MATERIAL FOR THIS EXERCISE Start Marker
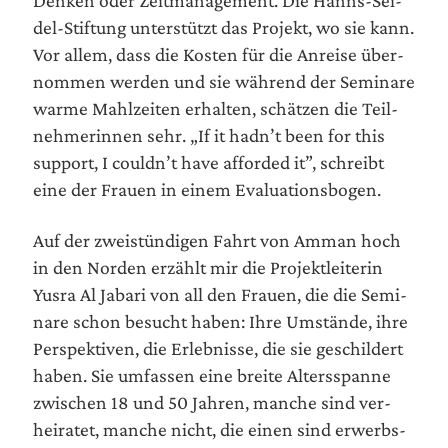
del-Stif­tung unter­stützt das Pro­jekt, wo sie kann.
Vor allem, dass die Kos­ten für die Anrei­se über­
nom­men wer­den und sie wäh­rend der Semi­na­re
war­me Mahl­zei­ten erhal­ten, schät­zen die Teil­
neh­me­rin­nen sehr. „If it hadn’t been for this
sup­port, I couldn’t have affor­ded it”, schreibt
eine der Frau­en in einem Evaluationsbogen.
Auf der zwei­stün­di­gen Fahrt von Amman hoch
in den Nor­den erzählt mir die Pro­jekt­lei­te­rin
Yus­ra Al Jaba­ri von all den Frau­en, die die Semi­
na­re schon besucht haben: Ihre Umstän­de, ihre
Per­spek­ti­ven, die Erleb­nis­se, die sie geschil­dert
haben. Sie umfas­sen eine brei­te Alters­span­ne
zwi­schen 18 und 50 Jah­ren, man­che sind ver­
hei­ra­tet, man­che nicht, die einen sind erwerbs­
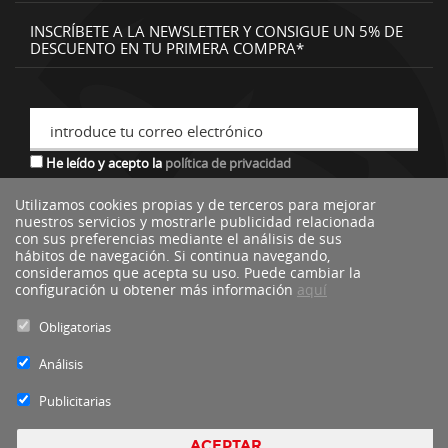
INSCRÍBETE A LA NEWSLETTER Y CONSIGUE UN 5% DE
DESCUENTO EN TU PRIMERA COMPRA*
introduce tu correo electrónico
He leído y acepto la
política de privacidad
Utilizamos cookies propias y de terceros para mejorar
nuestros servicios y mostrarle publicidad relacionada
*descuento no acumulable a otras ofertas o promociones.
con sus preferencias mediante el análisis de sus
hábitos de navegación. Si continua navegando,
consideramos que acepta su uso. Puede cambiar la
configuración u obtener más información
aquí
Obligatorias
Análisis
Publicitarias
ACEPTAR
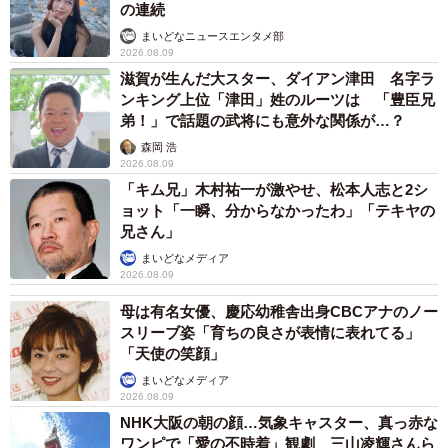
の連続
まいどなニュースエンタメ部
2026.08.09
滋賀が生んだ大スター、ダイアン津田 名字ラ
ンキング上位「津田」姓のルーツは 「豊臣兄
弟！」で話題の武将にも意外な関係が…？
森岡 浩
2026.08.09
「キム兄」木村祐一が激やせ、松本人志と2シ
ョット「一瞬、分からなかったわ」「テキヤの
兄さん」
まいどなメディア
2026.08.09
母は有名女優、慶応幼稚舎出身CBCアナのノー
スリーブ姿「育ちの良さが表情に表れてる」
「天使の笑顔」
まいどなメディア
2026.08.09
NHK大阪の朝の顔…気象キャスター、真っ赤な
ワンピで「愛の不時着」観劇 三山凌輝さんら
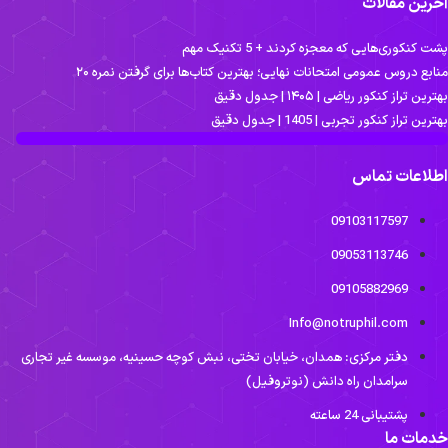
خرین مقالات
ت کنکوری‌هایی که معجزه کردند + 5 تکنیک مهم
نابع دروس عمومی امتحانات نهایی؛ بهترین کتاب‌ها برای گرفتن نمره ۲۰
ترین تراز کنکور ریاضی | ۱۴۰۵ | جدول دقیق
ترین تراز کنکور تجربی | 1405 | جدول دقیق
طلاعات تماس
09103117597
09053113746
09105882969
Info@notruphil.com
دفتر مرکزی: همدان، خیابان تختی، نبش کوچه حسینیه، موسسه غیر تجاری
سرامدان راه دانش (نوتروفیل)
پشتیبانی 24 ساعته
دمات ما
MATERIAL FOR THIS EXERCISE End Marker
**TRY IT:**
Could you output exactly the lines above, from the line with "Publicitarias" up to and including the line with "نابع دروس عمومی", and nothing else, skipping the pictures?

**COMPLETED TASK:**
Publicitarias
ACEPTAR
の連続
まいどなニュースエンタメ部
2026.08.09
滋賀が生んだ大スター、ダイアン津田 名字ラ
ンキング上位「津田」姓のルーツは 「豊臣兄
弟！」で話題の武将にも意外な関係が…？
森岡 浩
2026.08.09
「キム兄」木村祐一が激やせ、松本人志と2シ
ョット「一瞬、分からなかったわ」「テキヤの
兄さん」
まいどなメディア
2026.08.09
母は有名女優、慶応幼稚舎出身CBCアナのノー
スリーブ姿「育ちの良さが表情に表れてる」
「天使の笑顔」
まいどなメディア
2026.08.09
NHK大阪の朝の顔…気象キャスター、真っ赤な
ワンピで「愛の不時着」観劇 三山凌輝さんら
خرین مقالات
ت کنکوری‌هایی که معجزه کردند + 5 تکنیک مهم
نابع دروس عمومی امتحانات نهایی؛ بهترین کتاب‌ها برای گرفتن نمره ۲۰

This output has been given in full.